Вооружившись этим мудрым советом, лейтенант Уэрдингтон уехал на следующее утро, ничего не сказав Кейти, хотя, возможно, глаза и голос оказались менее скрытны. Он взял с сестры обещание, что ему будут посылать каждый день письмо с известиями о состоянии Эми, и, так как миссис Эш часто перекладывала эту обязанность на Кейти, а ответы приходили в виде длинных писем, Кейти вскоре обнаружила, что ведет с Недом довольно регулярную переписку, даже не имея такого намерения. Нед Уэрдингтон писал чрезвычайно хорошие письма. Он обладал умением, чаще встречающимся у женщин, чем у мужчин, дать живую картину происходящего с помощью нескольких выразительных штрихов и описать что-нибудь смешное или типичное при помощи одной удачно составленной фразы. Его письма постепенно становились одним из удовольствий в жизни Кейти, и иногда, замечая, как румянец становится ярче на ее щеках, когда она читает письмо, ее подруга чувствовала, как ее собственное сердце бьется радостной надеждой. Но она была по-своему мудрой женщиной и очень хотела, чтобы Кейти стала ее сестрой, поэтому она не сказала ни одного слова, не бросила ни одного взгляда, который мог бы удивить или смутить девушку, но предоставила событиям развиваться самим собой, что всегда оказывается наилучшей тактикой в делах любви.

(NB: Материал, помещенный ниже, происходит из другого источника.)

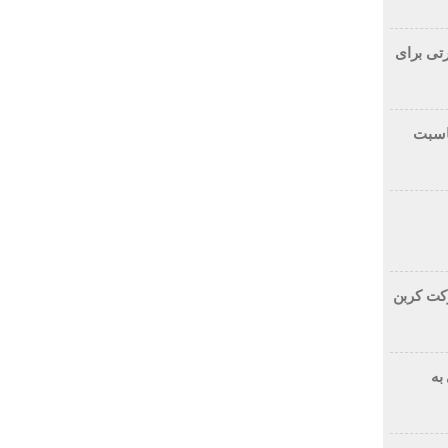
تی برای
ناسبت
شرکت کربن
به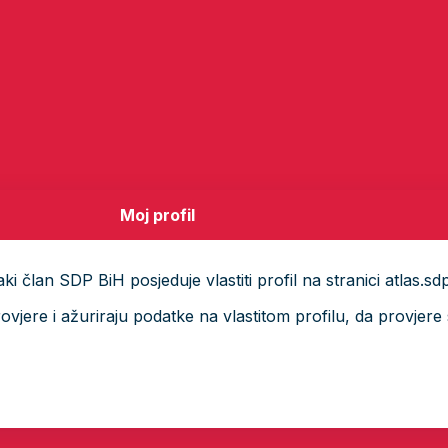
Moj profil
i član SDP BiH posjeduje vlastiti profil na stranici atlas.sd
ere i ažuriraju podatke na vlastitom profilu, da provjere s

То, насколько улучшилось состояние Эми за время их пребывания в Альбано, было совершенно удивительным. Миссис Свифт следила за ней, как рысь, никогда не ослабляя бдительности. Эми заставляли есть, спать, гулять и отдыхать с регулярностью часового механизма, и эта строгая система в сочетании с хорошим воздухом творила чудеса. Девочка набиралась сил с каждым часом. Было явно видно, что она прибавляет в весе, – так утверждала ее мать. Лихорадка, если она не приводит к смерти, действует порой как костер, разводимый весной в саду: сжигает все плохое и ненужное и оставляет почву свободной для прекраснейших растений. И Эми обещала со временем стать лишь здоровее и сильнее благодаря этому тяжелому испытанию.
Когда пришло время отправляться во Флоренцию, Эми казалась уже настолько окрепшей, что они почти не боялись предстоящего путешествия, однако результат оказался хуже, чем они предполагали.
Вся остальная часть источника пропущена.